We switched back and forth between a rear-looking stationary camera and the one mounted on Travis’s helmet. Travis handled himself well, securing his safety line, then swinging out and over the strut, where he commenced his inspection. Pretty soon he located the impact area.

“That dish is headed for the stars, at about three million miles an hour,” Travis said over the radio. “How long before it gets to Alpha Centauri?”

“Is this question going to be on the final exam?” I asked.

“Extra credit.”

“A thousand years,” Kelly said, and when I looked at her, she shrugged. “Just a guess,” she whispered to me.

“Did you give her the answer, Manny?” Travis said with a laugh.

I hadn’t even figured it out myself. But light travels 186,000 miles per second, which would be… eleven million and some miles per minute, 670 million miles per hour, a light-year was 5.8 trillion miles, [329] Alpha Centauri was about four and a half light-years away… the answer I kept getting was 1,004 years. How about that?

“Trick question,” Travis said. “The answer is, never. We’re not aimed at Alpha Centauri.”

Travis moved along the strut quickly. I had another episode of the dry heaves before he got to the most critical area, the welds connecting the strut to the thrust cradle, and from there to the rest of the ship.

It was half an hour before Travis pronounced it good. Another twenty minutes to get inside and up to the cockpit. Five more minutes before he was satisfied we were ready to apply thrust again. And just a bit over an hour after the emergency began, that blessed, blessed thrust settled down on my abused stomach again. I felt like I’d gone ten rounds with the heavyweight champion of the world.

Travis got the ship stabilized on her new thrust vector, and then joined us in the common room.

“Aren’t we going to miss Mars now?” Alicia asked. “I mean, we traveled more than three million miles while you were outside, if I understand right.”
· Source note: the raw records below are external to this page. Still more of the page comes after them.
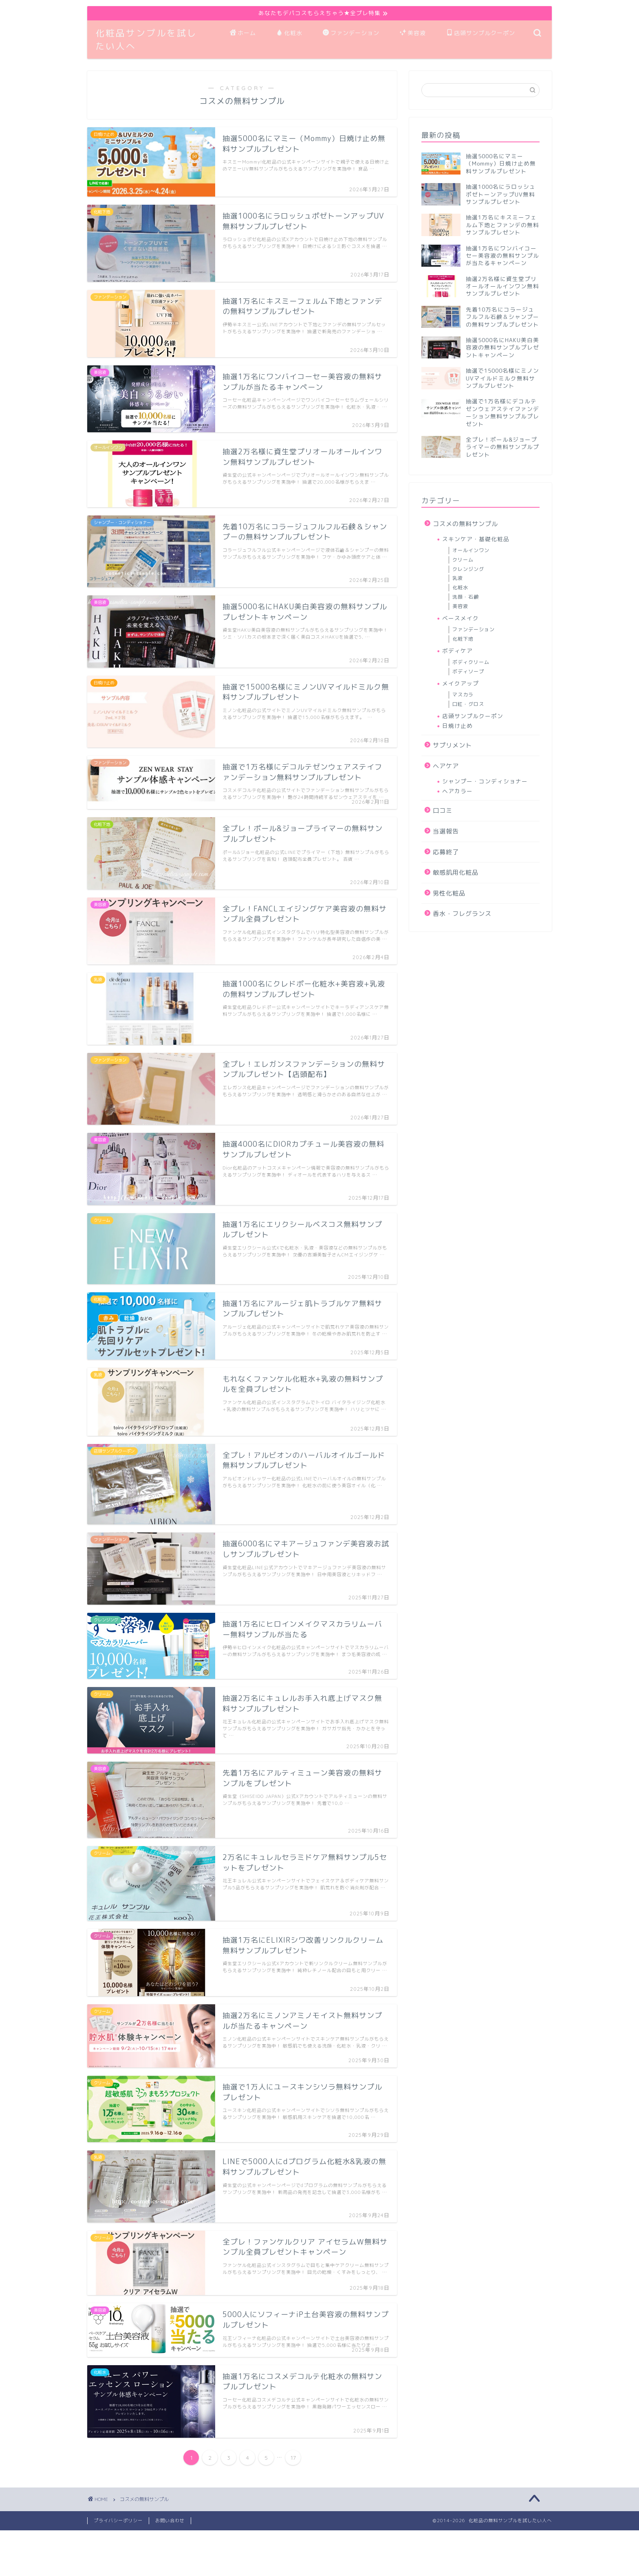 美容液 (413, 33)
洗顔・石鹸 (465, 596)
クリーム (463, 559)
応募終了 (446, 852)
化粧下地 (463, 638)
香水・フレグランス (462, 913)
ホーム (243, 33)
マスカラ (463, 694)
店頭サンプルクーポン (480, 33)
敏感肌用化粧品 (455, 872)
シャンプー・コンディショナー (485, 781)
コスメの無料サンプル (465, 524)
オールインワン (470, 550)
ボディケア (457, 651)
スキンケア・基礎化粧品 (475, 539)
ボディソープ (468, 671)
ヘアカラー (457, 791)
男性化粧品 (449, 893)
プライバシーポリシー (118, 2520)
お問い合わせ (170, 2520)
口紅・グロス (468, 704)
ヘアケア (446, 766)
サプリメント (452, 745)
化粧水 (289, 33)
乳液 (457, 578)
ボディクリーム (470, 662)
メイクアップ (460, 683)
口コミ (442, 810)
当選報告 (446, 831)
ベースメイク (460, 618)
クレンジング (468, 569)
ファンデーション (351, 33)
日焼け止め (457, 726)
“You understand right. If I stuck to our original flight times we’d go way past Mars and have to come back. But I can compensate by applying just a bit more thrust. I haven’t figured exactly what that thrust should be-that’s one of the nice things about Red Thunder, she’s very forgiving, you basically just have to aim at where you’re going and blast, not calculate complicated orbits. If you go too far, you can just thrust your way back. But it’ll be about one point oh three or maybe one point oh five gees from here to Mars, to bring us stationary a thousand or so miles above the atmosphere. You won’t even feel it. In fact, it’s one point oh five now. Do you feel heavy?”

I did, a little, now that he mentioned it, but it was only a few pounds, and that heavy feel could be just my abused stomach bitching at me.

It wasn’t until then I had time to think about the consequences of what had befallen us with the antenna. We couldn’t transmit or receive signals from the Earth anymore. We were out of contact, and would stay that way.

Suddenly outer space felt pretty lonely.